A torch bobbed towards him in the blackness.
‘There’s nothing more we can do tonight.’ Kenton approached, looking ashen under the spotlight. ‘West Mersea police have already scoured the road. No sign of the head.’
‘Sod the head for now.’ Lowry turned round in the darkness. ‘How did this get here?’ he said, tapping the corpse with a now-damp loafer. ‘Did it float in on the tide?’
-
3-
1.50 a.m., Saturday, Colchester Garrison HQ, Flagstaff House, Napier Road
CS Stephen Sparks was cursing inwardly. They should have left the dinner party half an hour ago with the last guests, when Antonia had signalled she was ready, and not have had another brandy, as he’d insisted. Blast! The night had been fun, until now. Brigadier Lane stood in the hallway of his spacious quarters, speaking quietly into the telephone and occasionally shooting a glance in Sparks’s direction.

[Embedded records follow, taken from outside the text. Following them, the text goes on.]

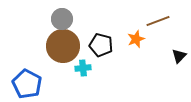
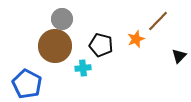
brown line: rotated 25 degrees counterclockwise
brown circle: moved 8 px left
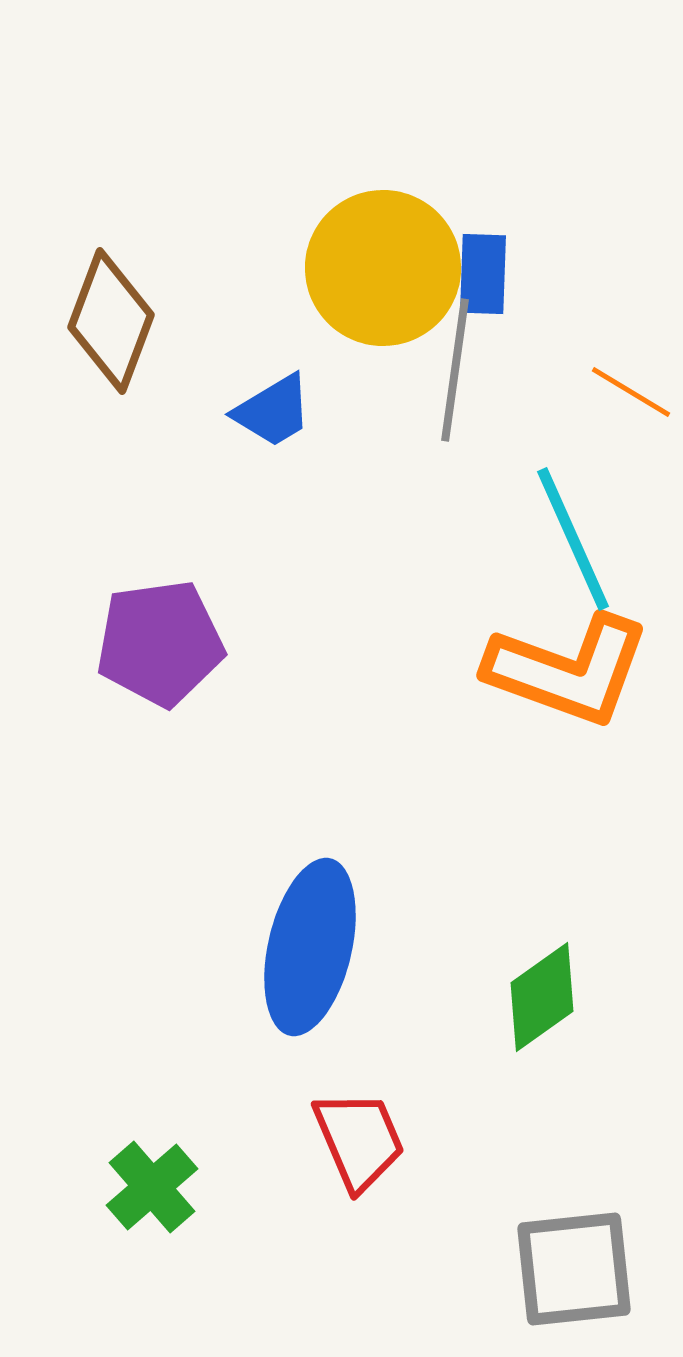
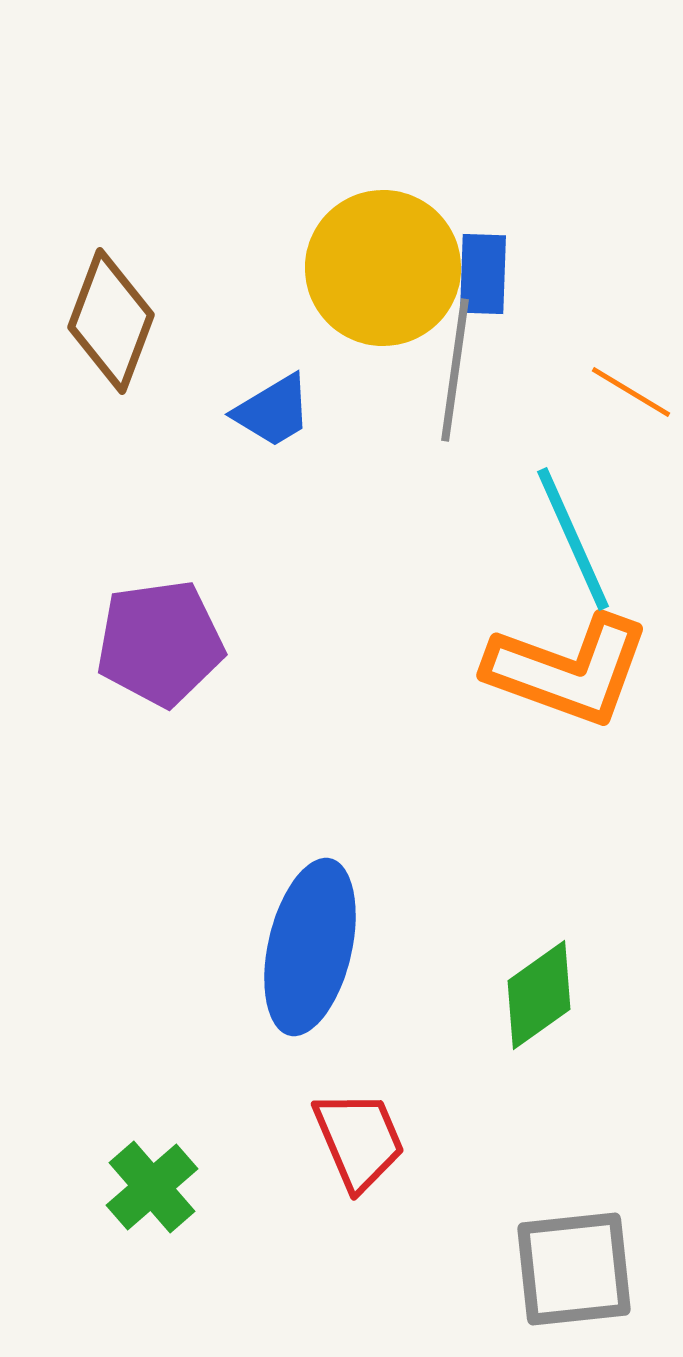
green diamond: moved 3 px left, 2 px up
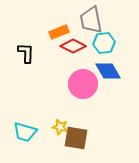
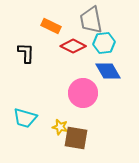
orange rectangle: moved 8 px left, 6 px up; rotated 48 degrees clockwise
pink circle: moved 9 px down
cyan trapezoid: moved 14 px up
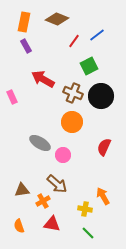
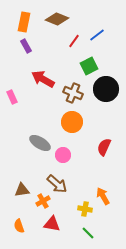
black circle: moved 5 px right, 7 px up
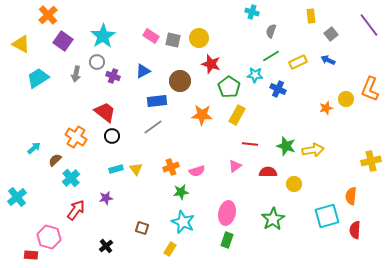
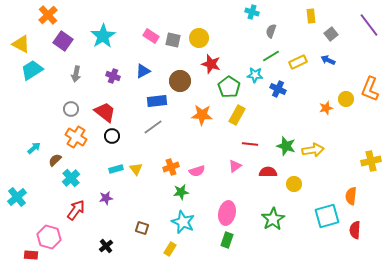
gray circle at (97, 62): moved 26 px left, 47 px down
cyan trapezoid at (38, 78): moved 6 px left, 8 px up
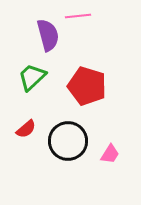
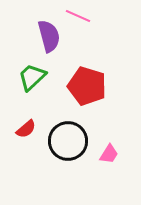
pink line: rotated 30 degrees clockwise
purple semicircle: moved 1 px right, 1 px down
pink trapezoid: moved 1 px left
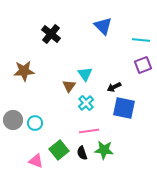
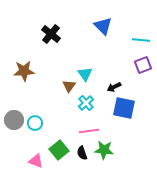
gray circle: moved 1 px right
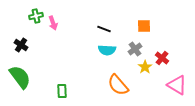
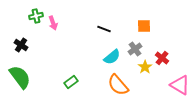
cyan semicircle: moved 5 px right, 7 px down; rotated 42 degrees counterclockwise
pink triangle: moved 3 px right
green rectangle: moved 9 px right, 9 px up; rotated 56 degrees clockwise
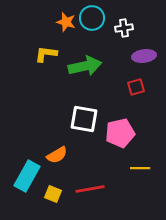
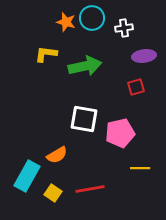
yellow square: moved 1 px up; rotated 12 degrees clockwise
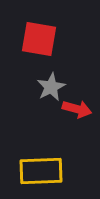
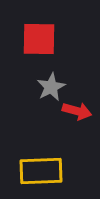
red square: rotated 9 degrees counterclockwise
red arrow: moved 2 px down
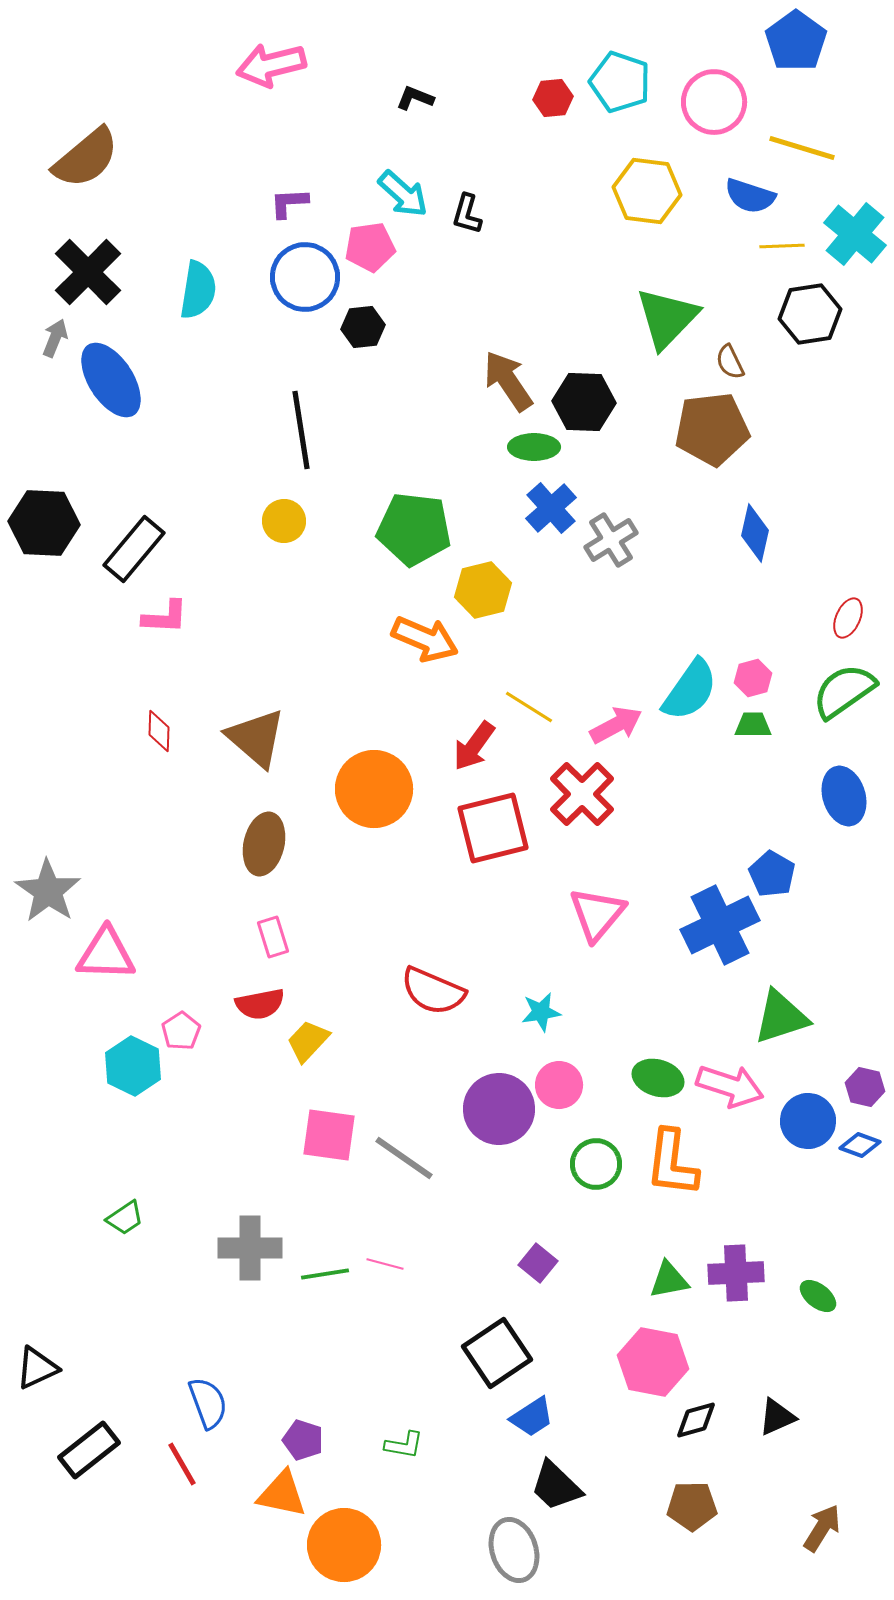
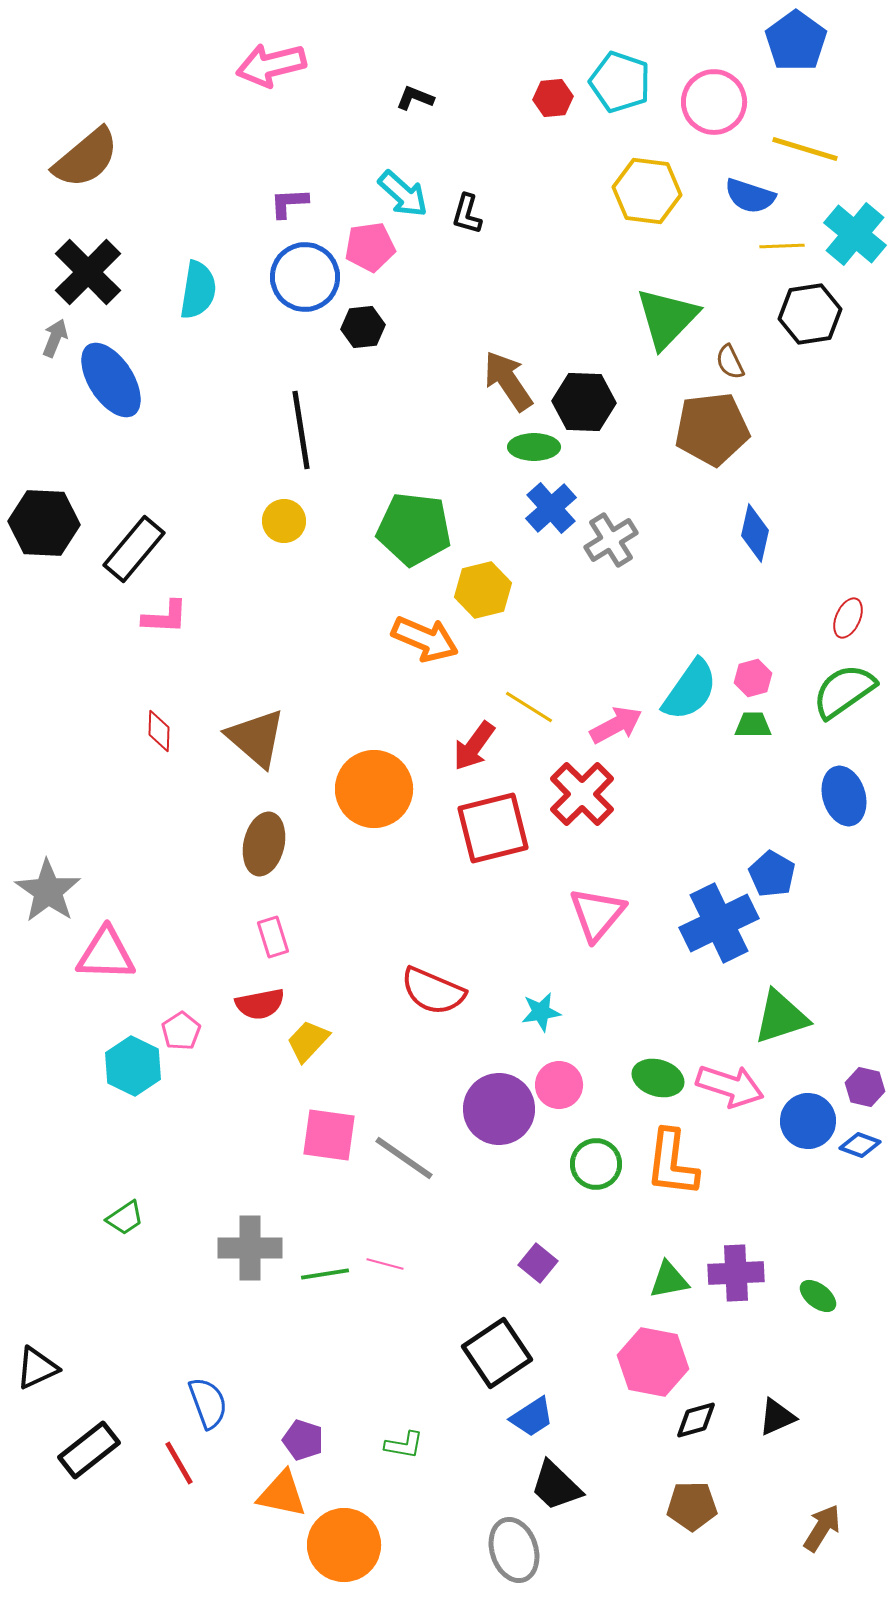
yellow line at (802, 148): moved 3 px right, 1 px down
blue cross at (720, 925): moved 1 px left, 2 px up
red line at (182, 1464): moved 3 px left, 1 px up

To a casual observer, the brigadier and Sparks might appear to be friends. Over the years, a genial relationship had developed between the two middle-aged men, fostered by social occasions like this evening’s lengthy dinner party. But the surface bonhomie masked a fierce rivalry. They held similar positions within Britain’s oldest-recorded town – Sparks was chief superintendent and Lane was garrison commander – and, while they didn’t compete in their professional lives, each had a deep-rooted need to outshine the other. It was channelled furiously through sports, particularly boxing. Both men had shared a passion for boxing since boyhood and were keen to instil the love of the sport into their respective commands; so, for the past ten years, local policeman and serviceman had met in the ring to batter the hell out of each other. Competition reached such a pitch that, in the Jubilee Year of 1977, the Colchester Services Cup was born, a prize which now glinted tauntingly from the brigadier’s trophy cabinet.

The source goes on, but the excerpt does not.